Lipoic acid is called a "universal antioxidant" because it is both water and fat soluble. (Jesudason 2005) It can penetrate tissues composed mainly of fat as well as those tissues composed of water. It is produced by the body in small amounts so it must be supplemented. Lipoic acid can trap free radicals throughout the body. Lipoic acid can also recycle other antioxidants such as vitamin C, E, CoQ10 and glutathione. (Jesudason 2005) It also helps B vitamins convert protein, carbohydrates and fats into energy. (Jesudason 2005) Lipoic acid can restore itself back into full antioxidant form after attacking the free radicals. It also helps increase glutathione within the body. Lipoic acid helps convert glucose to energy, can detoxify the body, fight inflammation of the skin and help stabilize blood sugar. (Jesudason 2005) There is not a recommended daily allowance for lipoic acid but studies have show that taking 50 mg twice a day is enough to show antioxidant support and provide free radical protection. This dosage may also prevent a lot of other health problems such as Alzheimer’s disease, stroke, atherosclerosis and glaucoma. (Jesudason 2005)

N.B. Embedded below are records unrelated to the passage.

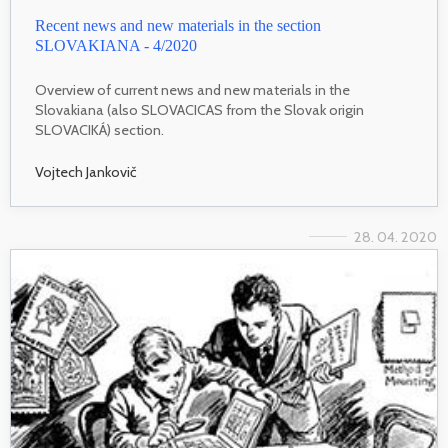
Recent news and new materials in the section
SLOVAKIANA - 4/2020
Overview of current news and new materials in the
Slovakiana (also SLOVACICAS from the Slovak origin
SLOVACIKÁ) section.
Vojtech Jankovič
28. 04. 2020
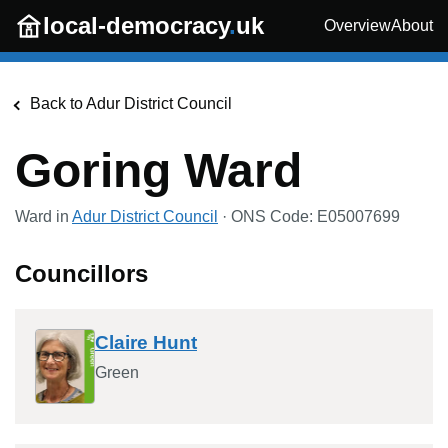
Skip to main content
local-democracy
.
uk
Overview
About
Back to
Adur District Council
Goring Ward
Ward in
Adur District Council
· ONS Code:
E05007699
Councillors
Claire Hunt
Green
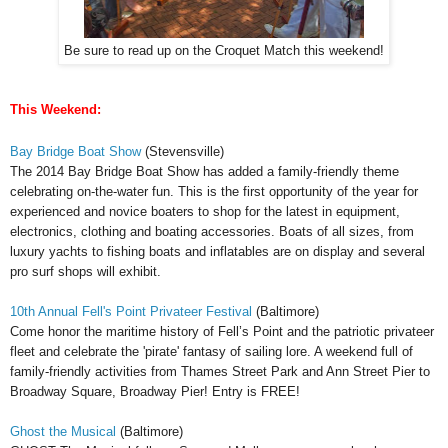
Be sure to read up on the Croquet Match this weekend!
This Weekend:
Bay Bridge Boat Show
(Stevensville)
The
2014 Bay Bridge Boat Show has added a family-friendly theme
celebrating on-the-water fun.
This is the first opportunity of the year for
experienced and novice boaters to shop for the latest in equipment,
electronics, clothing and boating accessories. Boats of all sizes, from
luxury yachts to fishing boats and inflatables are on display and several
pro surf shops will exhibit.
10th Annual Fell's Point Privateer Festival
(Baltimore)
Come honor the maritime history of Fell’s Point and the patriotic privateer
fleet and celebrate the 'pirate' fantasy of sailing lore. A weekend full of
family-friendly activities from Thames Street Park and Ann Street Pier to
Broadway Square, Broadway Pier! Entry is FREE!
Ghost the Musical
(Baltimore)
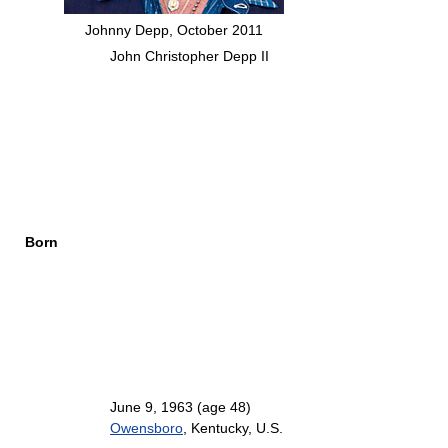
Johnny Depp, October 2011
John Christopher Depp II
Born
June 9, 1963
(age 48)
Owensboro
, Kentucky, U.S.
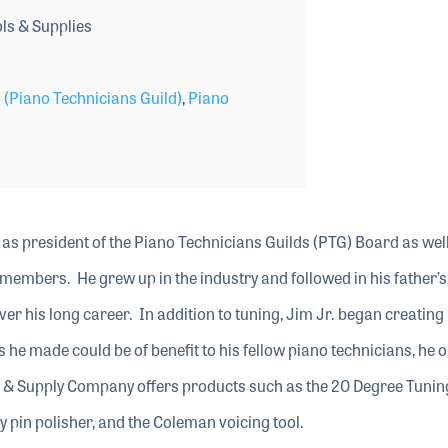
s & Supplies
 (Piano Technicians Guild)
,
Piano
as president of the Piano Technicians Guilds (PTG) Board as wel
 members. He grew up in the industry and followed in his father’s
er his long career. In addition to tuning, Jim Jr. began creating
ls he made could be of benefit to his fellow piano technicians, he
& Supply Company offers products such as the 20 Degree Tunin
y pin polisher, and the Coleman voicing tool.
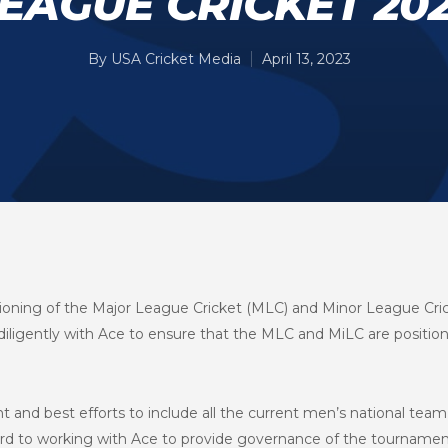
EAGUE CRICKET 20
By
USA Cricket Media
April 13, 2023
ioning of the Major League Cricket (MLC) and Minor League Cri
ligently with Ace to ensure that the MLC and MiLC are position
nd best efforts to include all the current men’s national team 
ard to working with Ace to provide governance of the tournamen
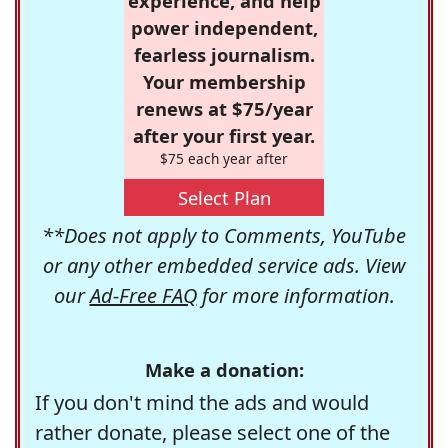
experience, and help
power independent,
fearless journalism.
Your membership
renews at $75/year
after your first year.
$75 each year after
Select Plan
**Does not apply to Comments, YouTube
or any other embedded service ads. View
our
Ad-Free FAQ
for more information.
Make a donation:
If you don't mind the ads and would
rather donate, please select one of the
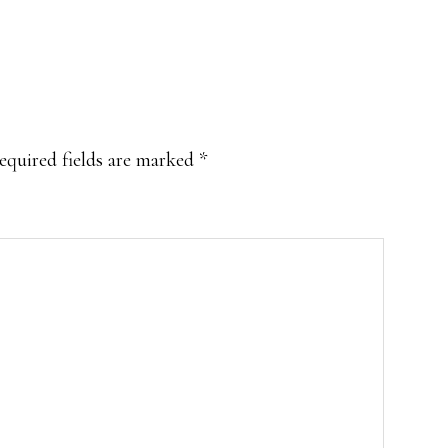
equired fields are marked
*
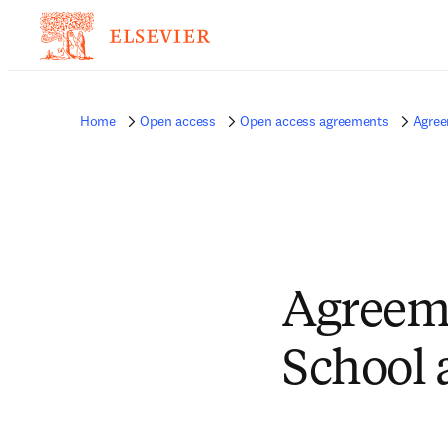
Home
Open access
Open access agreements
Agree
Agreem
School 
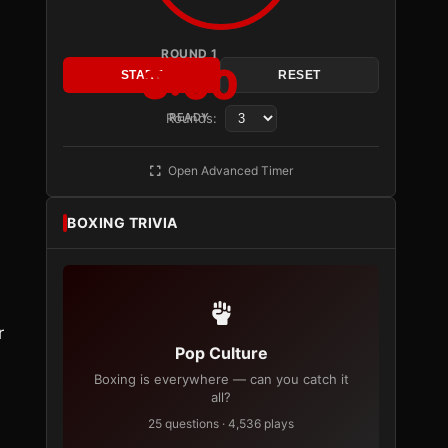
ROUND 1
3:00
START
RESET
Rounds:
READY
Open Advanced Timer
BOXING TRIVIA
r
Pop Culture
Boxing is everywhere — can you catch it
all?
25 questions · 4,536 plays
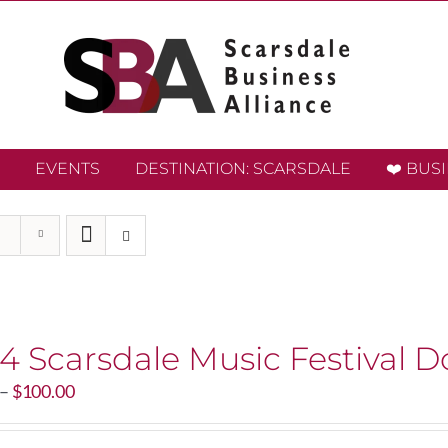
EVENTS
DESTINATION: SCARSDALE
❤️ BUS
4 Scarsdale Music Festival D
Price
–
$
100.00
range:
$20.00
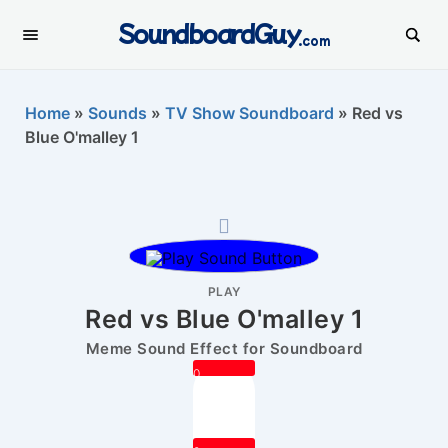
SoundboardGuy
.com
Home
»
Sounds
»
TV Show Soundboard
»
Red vs
Blue O'malley 1
PLAY
Red vs Blue O'malley 1
Meme Sound Effect for Soundboard
0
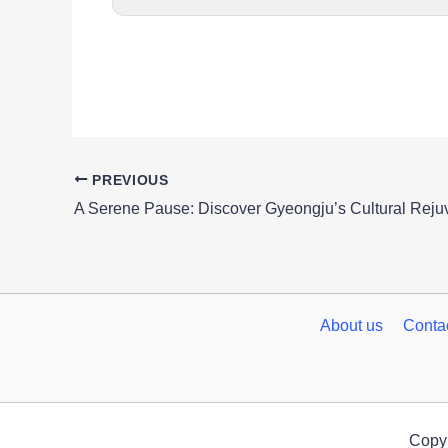
PREVIOUS
About us
Conta
Copyr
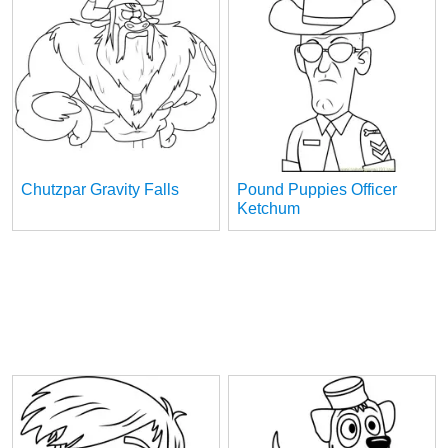
Chutzpar Gravity Falls
Pound Puppies Officer
Ketchum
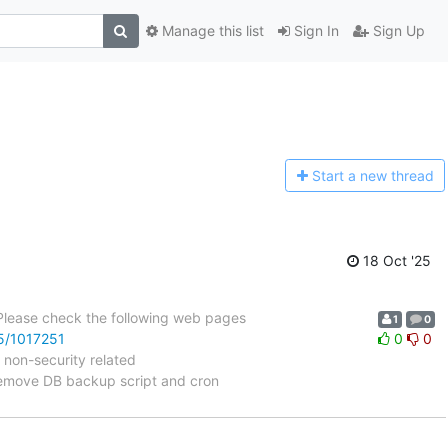
Manage this list
Sign In
Sign Up
Start a n
ew thread
18 Oct '25
 Please check the following web pages
1
0
25/1017251
0
0
 non-security related
emove DB backup script and cron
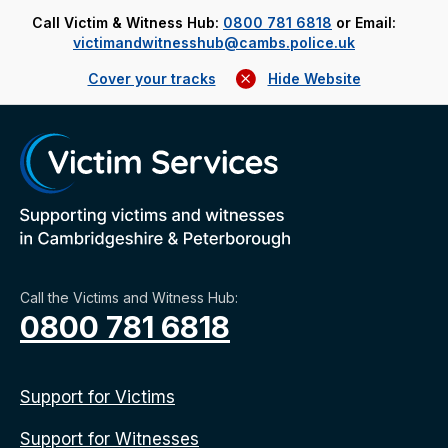
Call Victim & Witness Hub:
0800 781 6818
or Email:
victimandwitnesshub@cambs.police.uk
Cover your tracks
Hide Website
Call the Victims and Witness Hub:
0800 781 6818
Support for Victims
Support for Witnesses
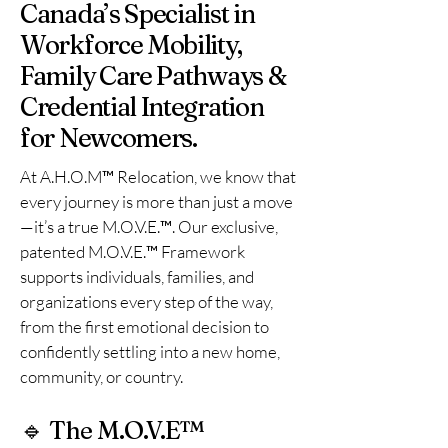
Canada’s Specialist in
Workforce Mobility,
Family Care Pathways &
Credential Integration
for Newcomers.
At A.H.O.M™ Relocation, we know that
every journey is more than just a move
—it’s a true M.O.V.E.™. Our exclusive,
patented M.O.V.E.™ Framework
supports individuals, families, and
organizations every step of the way,
from the first emotional decision to
confidently settling into a new home,
community, or country.
🔹 The M.O.V.E™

Coenzyme Q10 (CoQ10), also called quinine, is a fat-soluble coenzyme. An enzyme is a protein found in living cells that brings about chemical change. (Bor-Jen 2012) A coenzyme works with an enzyme to produce a particular reaction. (Bor-Jen 2012) CoQ10 can be found in every cell throughout the body and is responsible for delivering the electrical charges to the mitochondria, which are the powerhouses of the cells. (Ben-Jen 2012) The largest amount of mitochondria in the body can be found in the heart. CoQ10 is used to treat heart disease because it improves circulation throughout the body. It prevents plaque build up in the arteries by increases the amount of blood and oxygen to the heart. (Ben-Jen 2012) CoQ10 also prevents blood clots and helps in lowering high blood pressure. CoQ10 protects the body from free radical damage and is considered a powerful antioxidant. (Ben-Jen 2012) It increases the collagen and elastin in the skin to allow for the repair of damaged cells. (Ben-Jen 2012) CoQ10 improves the immune system and also keeps blood sugar at lower levels. (Ben-Jen 2012) There is not a recommended daily allowance listed for CoQ10. Professionals suggest consuming 30mg to 100 mg daily for antioxidant protection. Those who suffer from heart disease may be prescribed higher doses for antioxidant protection and for the repair of damaged tissue.

There are numerous antioxidants required for the body to function properly. Vitamin C, E, glutathione, lipoic acid and CoQ10 are considered to be the most important and have been termed the antioxidant network. They have been proven to work together to prevent illness, reduce the effects of aging and provide an overall sense of well-being. Taking these antioxidants, along with exercise and eating a well balanced diet will provide added years for a long and healthy life. The pure form of these antioxidants should be taken with no added fillers or substitutions. Trusted antioxidants can be found at a local whole food retailer but always read the labels to be sure of the exact contents.